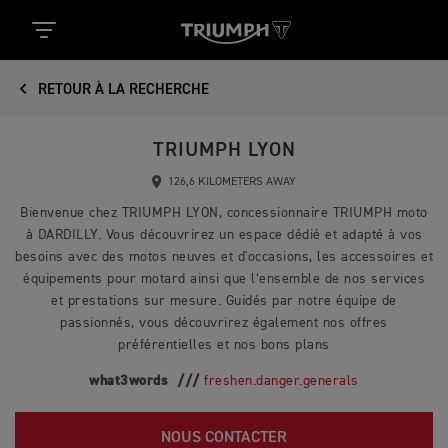
RETOUR À LA RECHERCHE
TRIUMPH LYON
126,6 KILOMETERS AWAY
Bienvenue chez TRIUMPH LYON, concessionnaire TRIUMPH moto
à DARDILLY. Vous découvrirez un espace dédié et adapté à vos
besoins avec des motos neuves et d'occasions, les accessoires et
équipements pour motard ainsi que l’ensemble de nos services
et prestations sur mesure. Guidés par notre équipe de
passionnés, vous découvrirez également nos offres
préférentielles et nos bons plans
what3words ///
freshen.danger.generals
NOUS CONTACTER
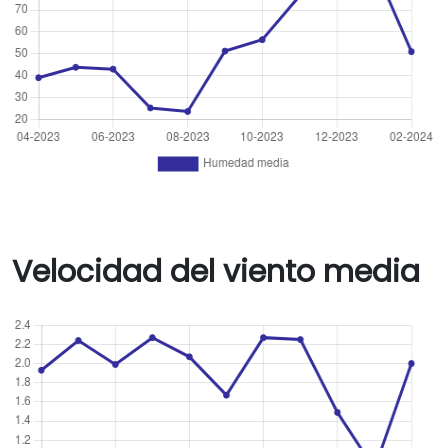
Velocidad del viento media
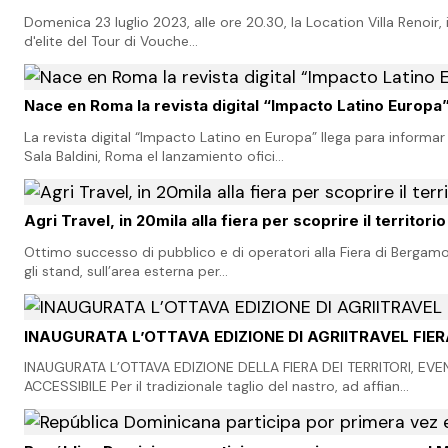
Domenica 23 luglio 2023, alle ore 20.30, la Location Villa Renoir, i
d'elite del Tour di Vouche…
Nace en Roma la revista digital “Impacto Latino Europa
La revista digital “Impacto Latino en Europa” llega para informa
Sala Baldini, Roma el lanzamiento ofici…
Agri Travel, in 20mila alla fiera per scoprire il territor
Ottimo successo di pubblico e di operatori alla Fiera di Bergamo 
gli stand, sull’area esterna per…
INAUGURATA L’OTTAVA EDIZIONE DI AGRIITRAVEL FIER
INAUGURATA L’OTTAVA EDIZIONE DELLA FIERA DEI TERRITORI, E
ACCESSIBILE Per il tradizionale taglio del nastro, ad affian…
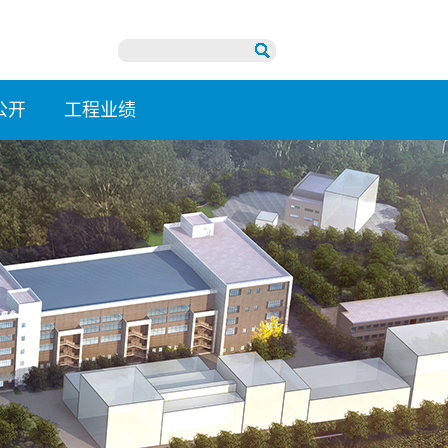
公开
工程业绩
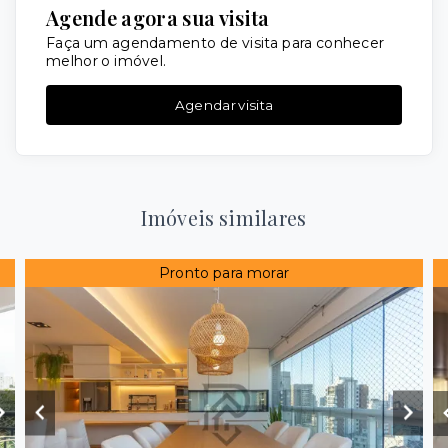
Agende agora sua visita
Faça um agendamento de visita para conhecer
melhor o imóvel.
Agendar visita
Imóveis similares
Pronto para morar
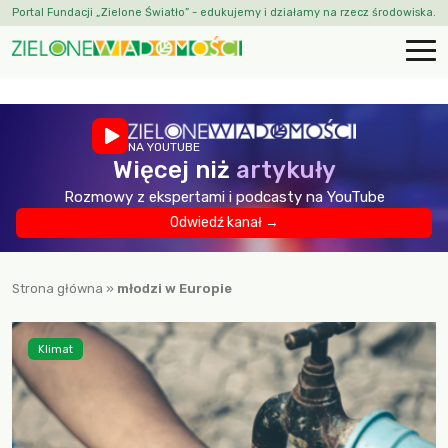
Portal Fundacji „Zielone Światło” - edukujemy i działamy na rzecz środowiska.
NA YOUTUBE
Więcej niż
artykuły
Rozmowy z ekspertami i podcasty na YouTube
Odwiedź kanał →
Strona główna
»
młodzi w Europie
Klimat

● **What the task asks**:
Give back the records above exactly, limited to the lines between the one holding "à DARDILLY. Vous" and the one holding "préférentielles et nos bons plans", inclusive.

● **Answer for the task**:
à DARDILLY. Vous découvrirez un espace dédié et adapté à vos
besoins avec des motos neuves et d'occasions, les accessoires et
équipements pour motard ainsi que l’ensemble de nos services
et prestations sur mesure. Guidés par notre équipe de
passionnés, vous découvrirez également nos offres
préférentielles et nos bons plans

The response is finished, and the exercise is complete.